Posted Sat Mar 8 2014 21:00
I read somewhere that what makes vampires such terrifying archetypes is how they compound loss and betrayal. They murder someone you care for and then, a few nights hence, your loved one rises again. It's a lie, though--the person you cared for is dead. The monster that remains just wears their face like a mask until it can kill you, or make you into something like it.
It's a fitting analogy for our own age. Sure there's still a resemblance, elections being the most obvious, but is the country you're living in now still the place you grew up loving? Would the place you loved have so many people in it that vote themselves your paycheck? Would it spy on you constantly? Maybe what you loved got killed at some point, and you didn't quite notice. Whether it was 2008, the Patriot Act's passage, the New Deal or sometime else, the date of death doesn't matter. We've got more immediate problems.
Like the vampire, the thing pretending to be what you loved will try to turn convert you where it can. "Here, sign-up for some gubmint sugar, be a dependent slug." "Hey, believe what we say--you don't want people thinking you're a bigot." And so on. Where it can't, it'll try to destroy you as evidenced by the disgusting Lois Lerner.
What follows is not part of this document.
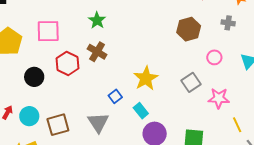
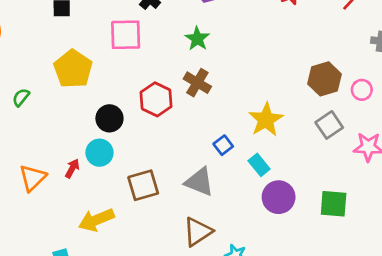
brown hexagon: (189, 29) -> (324, 79), moved
pink square: (48, 31) -> (126, 35), moved
cyan circle: (29, 116) -> (99, 153), moved
gray triangle: (98, 122) -> (199, 182), turned -35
In some vampire movies--thinking of 80's flicks like "Near Dark", "The Lost Boys" and "Fright Night"--vampirism can be reversed. This is how many a conservative views America. "Sure she's been turned into this loathsome thing that's trying to kill us, but we can totally change her back!!" By contrast, in the Stephen King masterpiece "Salem's Lot" you can't change the girl back. The only choices are running for your life, or sticking a stake in her heart and ending the lie.
It's easy to see which scenario makes for the more realistic horror story. Easy to see, too, which more closely matches where we are in real life.